Cogió mis muñecas y las sujeto a unas cadenas que colgaban del techo con unas esposas. Separo mis piernas con una barra para que quedasen totalmente abierta sujetaba por los tobillos.
El estaba serio no decida nada. Trague en seco y lo mire.
Se dio vuelta buscando unas cosas, sobre la mesa de metal dejo unos látigos, de mango corto con cinco ramales finos de cuero y trenzado. Los mismos estaban terminando en unos nudos. El otro era una flexible trenza de cuero con un grosor de un dedo pulgar en la parte superior y terminaba en una delgada y afilada azotera de cuero flexible.

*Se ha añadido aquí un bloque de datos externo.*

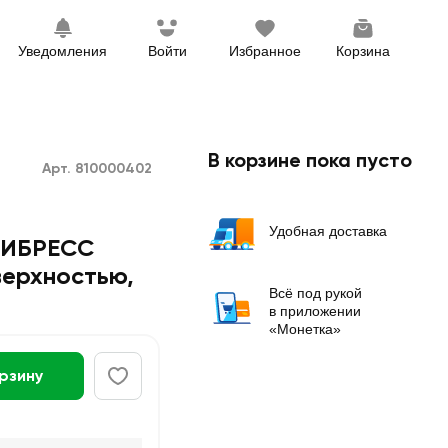
Уведомления
Войти
Избранное
Корзина
В корзине пока пусто
Арт. 810000402
Удобная доставка
 ЛИБРЕСС
верхностью,
Всё под рукой
в приложении
«Монетка»
орзину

Hannival cogió unos de los látigos. Camino con paso firme alrededor de mi espalda, allí se quedo. Oí un sordo chasquido y luego un dolor en mi espalda. Mordí fuerte mi labio al sentir el latigazo, quemaba, dolía. Pero no paro, al principio los golpes no eran muy fuertes, los sentía sobre mi espalda y sobre mi trasero. Con cada golpe daba un respingo queriendo moverme pero me era imposible. Pero el aumento la potencia, cada azote provocaba un dolor insoportable, cerré con fuerza mis ojos y me eche a llorar. Pero sabía que él no pararía hasta que lo creyera necesario.
Dejo de azote en la parte de atrás de mi cuerpo y camino hacia delante, lo mire pero él no me miraba. Estaba concentrado en su trabajo. Sin decir nada levante ese látigo y azoto mis pechos dejando una marcas en ellos, recline mi cabeza hacia atrás gritando pero el volvió a dar sobre ellos esta vez con más fuerza. Sentí como los nudos el látigo impactaban sobre mis pezones, grite y me retorcí de dolor.
Azoto mi vientre dejando marcas en ellos, lloraba abiertamente. Hannival no se detendría aunque se lo suplicara. Acerco la punta del látigo a mi sexo rozando el mismo con mi clítoris, cerré mis ojos y lance un gemido. Pero en ese momento sentí un latigazo justo allí... el dolor me gano por sorpresa y grite.
-basta llorando.
Pero él no se detuvo, volvió a azotarme hasta que ya no aguante y llore en silencio. El había sido muy duro, o eso creía.
Tomo mi mentón con su mano haciendo que lo mire.
Sorbí mi nariz y lo mire fijamente. Este seguía serio.
-cuando tenía 12 años salí del internado militar y mi padre me mando a ese lugar donde conocí a Troy porque tenía deudas. Una mujer con el pelo rojo me obligo hacer cosas que no quería, estaba asustado. Me ataba y se me montaba encima a pesar de que no quería. Troy era con la única persona con la que podía hablar, a él también le hacían lo mismo o cosas peores -.
Trague en seco escuchándolo.
Se alejo de mí y abrió la puerta.
-Te quedaras aquí, a pensar en lo que has dicho -.
(Pov Judith)
Abrí mis ojos y troy me estaba abrazando acercándome hacia el.
Sonreí y lo abrase más fuerte. Yo lo quera mucho mucho y no quería que nunca mas nadie le hiciera daño o yo misma mataría a esa persona.
El abrió sus ojos y me miro fijamente. Sonreí más y bese su mejilla.
-hola -.
-hola contesto él con su voz ronca.
Acaricio su torso con las yemas de mis dedos y le mire.
-te preparare el desayuno -.
Le dije mientras le sonreía. Sabía que no deba tocar el tema que me había contado, y no lo haría hasta que él lo sacaría nuevamente.
Me levante y cogí la camisa de Troy que estaba en el suelo.
-sin ropa -.
Mordí mi labio sonriendo y deje caer la camisa al suelo.
-está bien -,susurre.
-iras a un instituto -.
Me gire y salte sobre la cama.
-¿De verdad? -.
-de verdad -.
-aaaaaaaaaaahhhhhhhhhhhh y le abrace fuerte fuerte.